The best thing I ate in June: an homage to a classic, made gluten-free
The Birchwood Waffle's legacy lives on.
I have a secret: I have the Birchwood waffle recipe. Not the one in the cookbook, but the one they used in the restaurant during asparagus season.
When a friend once asked me what long bygone recipe I dream of, this was my answer. I spent years trying to recreate it from afar, even before they closed and I just didn’t live here. Look, I even have proof. This is an email from me to me from 2017 sending waffle recipes to myself.
But here’s the thing, even though one of these recipes is the asparagus waffle, it’s wrong.
Having a sharp palate is a blessing and a curse, because yes I could tell the recipe wasn’t right, but I wish I wasn’t able to! I just wanted to eat that damn waffle and pretend. This is the recipe they gave to the public because the real recipe has a step none of you want to do in it. So I kept trying to adjust it and always seemed to fail. The reason that I kept failing was because I had the wrong ingredients.
“Oh,” my friend said, “I have it. Do you want it?”
Did I want it? That’s like asking a five-year-old boy if he wants your Charizard card in 2001. Of course I wanted it. “I’d sell a very small part of my soul for it,” I said.
My friend gave it to me, with two conditions: I’d never tell anyone who gave it to me and I’d never let anyone else see it. We shook on it. I got the recipe and went about making it the next morning, cutting off butts of asparagus and toasting a grain whose name I can’t give to you (it’s not quinoa).
So when I tell you that I know that the waffle at Darling isn’t the same waffle, it’s not just because we’ve been told that by the Darling team.
I put it to the test one morning, making one at my house and then going there and eating theirs. There are some clear differences. A collage of quinoa is the biggest visual difference and the waffle being gluten-free is another, but this waffle is a beautiful homage.
The bacon lardons have been replaced with bacon-bacon. It’s still topped with a flavored butter (radish) and marmalade (rhubarb-jalapeno), but where Birchwood regularly rotated those, these are more static.
And this waffle? It’s gluten-free, which means that texturally, it’s different from than the original.
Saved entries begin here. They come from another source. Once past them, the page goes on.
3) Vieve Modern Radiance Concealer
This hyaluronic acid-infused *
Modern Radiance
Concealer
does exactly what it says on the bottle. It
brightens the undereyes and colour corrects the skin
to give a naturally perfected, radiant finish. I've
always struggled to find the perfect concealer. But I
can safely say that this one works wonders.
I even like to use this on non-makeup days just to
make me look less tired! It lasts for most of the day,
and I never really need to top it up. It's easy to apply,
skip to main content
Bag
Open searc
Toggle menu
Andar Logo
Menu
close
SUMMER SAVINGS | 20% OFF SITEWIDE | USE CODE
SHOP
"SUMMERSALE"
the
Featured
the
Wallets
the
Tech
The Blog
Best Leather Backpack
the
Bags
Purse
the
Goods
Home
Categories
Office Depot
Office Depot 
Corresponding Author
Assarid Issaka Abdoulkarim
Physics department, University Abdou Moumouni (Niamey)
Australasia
It’s also singularly the best gluten-free waffle I have ever had.
Gluten-free and all, when I don’t want to do all the steps to make the real Birchwood waffle at home, I come here happily. It reminds me of an era in my life when friends and I would split the former version of this waffle hungover with our sunglasses on in the AC because we couldn’t afford the cost of a unit or the cost to run it.
It also does something I wish more restaurants would do. It plays homage to the beloved restaurant that came before it, not with their recipe, but with the chefs taking a stab at their own version of it. In this, even when our favorite places close, their legacy lives on.
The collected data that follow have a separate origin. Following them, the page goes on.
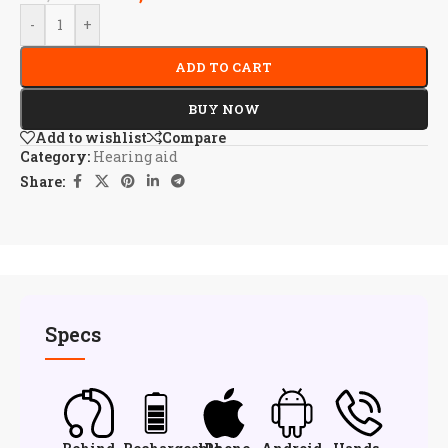
-
+
ADD TO CART
BUY NOW
Add to wishlist
Compare
Category:
Hearing aid
Share:
Specs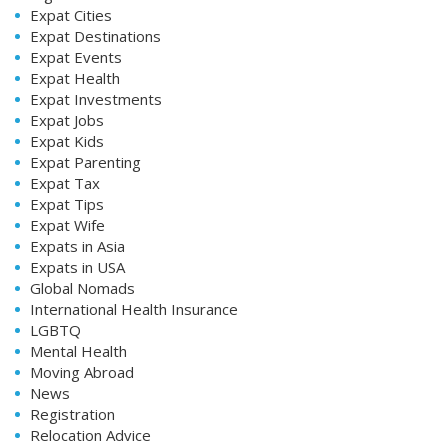
Expat Cities
Expat Destinations
Expat Events
Expat Health
Expat Investments
Expat Jobs
Expat Kids
Expat Parenting
Expat Tax
Expat Tips
Expat Wife
Expats in Asia
Expats in USA
Global Nomads
International Health Insurance
LGBTQ
Mental Health
Moving Abroad
News
Registration
Relocation Advice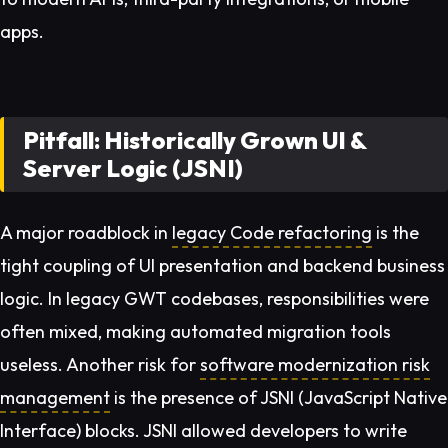
apps.
Pitfall: Historically Grown UI &
Server Logic (JSNI)
A major roadblock in
legacy Code refactoring
is the
tight coupling of UI presentation and backend business
logic. In legacy GWT codebases, responsibilities were
often mixed, making automated migration tools
useless. Another risk for
software modernization risk
management
is the presence of JSNI (JavaScript Native
Interface) blocks. JSNI allowed developers to write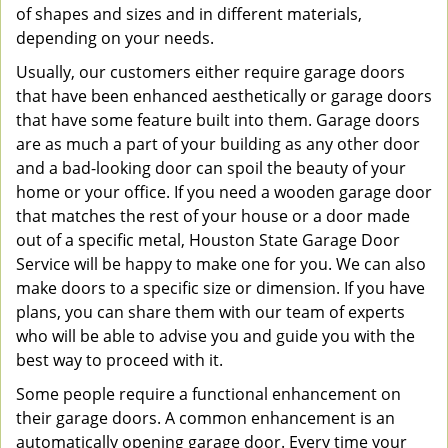
of shapes and sizes and in different materials,
depending on your needs.
Usually, our customers either require garage doors
that have been enhanced aesthetically or garage doors
that have some feature built into them. Garage doors
are as much a part of your building as any other door
and a bad-looking door can spoil the beauty of your
home or your office. If you need a wooden garage door
that matches the rest of your house or a door made
out of a specific metal, Houston State Garage Door
Service will be happy to make one for you. We can also
make doors to a specific size or dimension. If you have
plans, you can share them with our team of experts
who will be able to advise you and guide you with the
best way to proceed with it.
Some people require a functional enhancement on
their garage doors. A common enhancement is an
automatically opening garage door. Every time your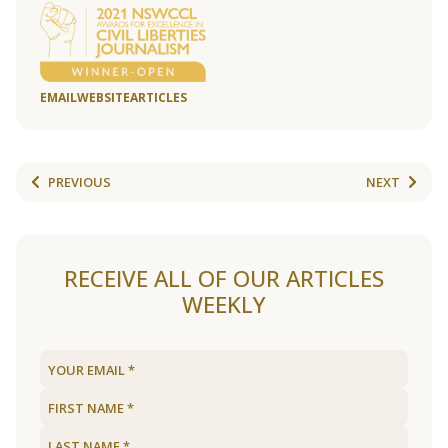
EMAIL
WEBSITE
ARTICLES
PREVIOUS
NEXT
RECEIVE ALL OF OUR ARTICLES
WEEKLY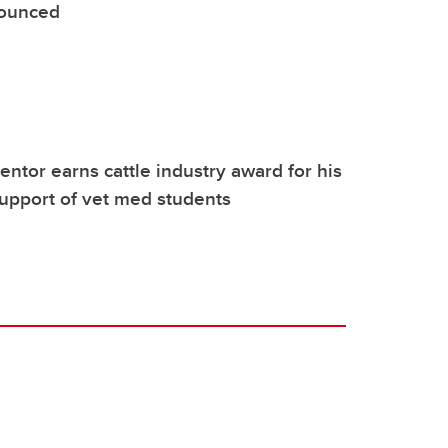
nounced
tor earns cattle industry award for his
upport of vet med students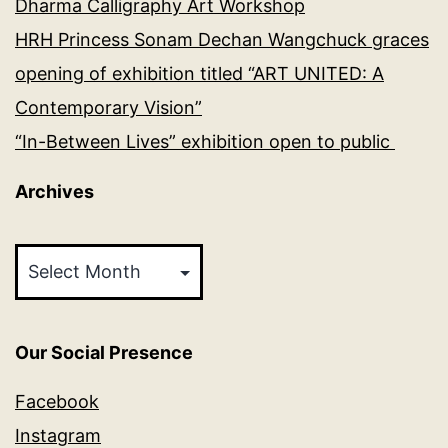
Dharma Calligraphy Art Workshop
HRH Princess Sonam Dechan Wangchuck graces
opening of exhibition titled “ART UNITED: A
Contemporary Vision”
“In-Between Lives” exhibition open to public
Archives
Archives
Our Social Presence
Facebook
Instagram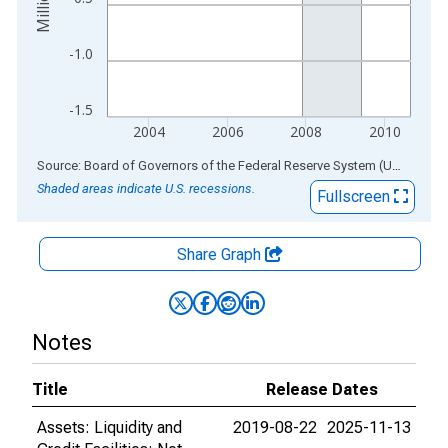
-1.0
-1.5
2004
2006
2008
2010
End of interactive chart.
Source: Board of Governors of the Federal Reserve System (US)
via
AL
Shaded areas indicate U.S. recessions.
Fullscreen
Share Graph
Notes
Title
Release Dates
Assets: Liquidity and
2019-08-22
2025-11-13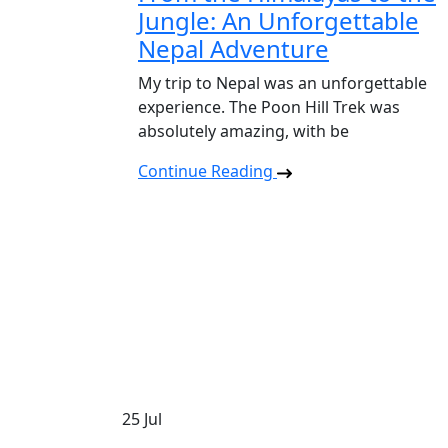
Jungle: An Unforgettable
Nepal Adventure
My trip to Nepal was an unforgettable
experience. The Poon Hill Trek was
absolutely amazing, with be
Continue Reading
25
Jul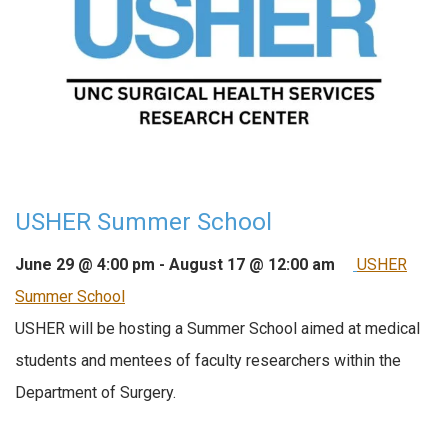
USHER Summer School
June 29 @ 4:00 pm
-
August 17 @ 12:00 am
USHER
Summer School
USHER will be hosting a Summer School aimed at medical
students and mentees of faculty researchers within the
Department of Surgery.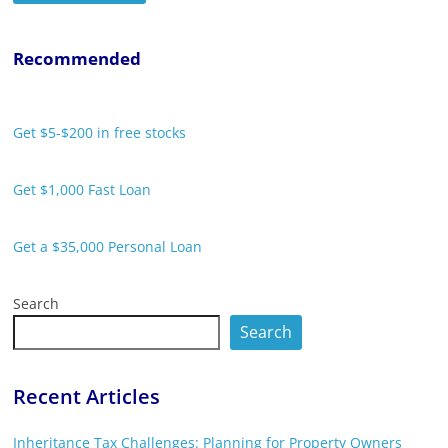
Recommended
Get $5-$200 in free stocks
Get $1,000 Fast Loan
Get a $35,000 Personal Loan
Search
Search
Recent Articles
Inheritance Tax Challenges: Planning for Property Owners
The people of Seward and its surrounding neighborhoods have not slept on Darling. Almost everyone I know who lives there begs me to go to Darling. I told them I do. Regularly. One of my readers came up to me excitedly when I was eating there to give me her recommendations—she lives on the same block.
I go once a month, eating their tofu scramble (best in the city, but it’s not technically a scramble for purists, there are some cubes) and dutch baby with ravenous desire. At first, I was a bit skeptical. Owners Juell and Ray Roberts are also the owners of local crunchy hippie hot spot Peoples Organic and I wasn’t sure they’d be able to pull off a dutch baby with corned beef (sorry). But here, the addition of Hi-Lo Diner’s Mike Smith is apparent. We aren’t just seeing Peoples Organic 2.0. We’re seeing a restaurant that has its own personality.
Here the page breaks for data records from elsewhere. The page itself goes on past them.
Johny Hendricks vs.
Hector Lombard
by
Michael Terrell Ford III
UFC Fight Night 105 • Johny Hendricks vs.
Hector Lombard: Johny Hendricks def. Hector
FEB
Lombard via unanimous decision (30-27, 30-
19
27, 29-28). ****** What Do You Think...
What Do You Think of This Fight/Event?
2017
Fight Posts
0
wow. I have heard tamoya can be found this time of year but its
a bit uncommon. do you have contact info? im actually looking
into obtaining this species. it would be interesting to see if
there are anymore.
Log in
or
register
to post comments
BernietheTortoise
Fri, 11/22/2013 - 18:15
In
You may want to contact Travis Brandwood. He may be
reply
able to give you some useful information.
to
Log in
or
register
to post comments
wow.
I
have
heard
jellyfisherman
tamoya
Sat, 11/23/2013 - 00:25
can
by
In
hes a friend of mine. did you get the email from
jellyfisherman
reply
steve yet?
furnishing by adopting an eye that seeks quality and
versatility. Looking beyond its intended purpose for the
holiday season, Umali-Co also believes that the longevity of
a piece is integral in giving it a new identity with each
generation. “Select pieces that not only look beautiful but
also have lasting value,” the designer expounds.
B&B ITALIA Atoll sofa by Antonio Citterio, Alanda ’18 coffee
At Darling, owners have found the balance between locavore eating and a neighborhood joint that has something for Almond Moms and the rest of us.
A friend described it to me as a place you can go for breakfast every day and not feel like you just ate a pound of butter, and that feels true (Dutch Baby aside).
But even though Seward hasn’t slept on Darling, the rest of the Twin Cities has.
Influencers also mostly avoided it, which told me a lot about our influencer culture. Here, our influencer scene isn’t just about “new,” it’s also about “flashy.”
Darling isn’t flashy—and that’s entirely why it’s special. Neighborhood joints like this make up more of our restaurant scene than sexy, low-lit restaurants fighting to “put Minneapolis on the map.” For breakfast, on a Tuesday? I don’t want to be “put on a map.” I just want standard Twin Cities breakfast. We have some of the best breakfast in the country, far surpassing any East Coast city I’ve ever lived in. We don’t need to reinvent it, we just need to publish about it.
It’s a great waffle. Birchwood could do theirs GF too. Darling is still definitely different but man. I love a savory waffle and am so happy to have somewhere that makes a great gf waffle.
Thank you for this! I grew up a block away and Birchwood opened when I was in high school in the 90s. It was a favorite spot when I came back to visit my parents as an adult, and I missed going regularly after they moved out of Seward in 2018 Now I've moved back, to Longfellow, and I love to hear such lovely things about the new spot in a space that holds a special place in my heart. I'll be there soon!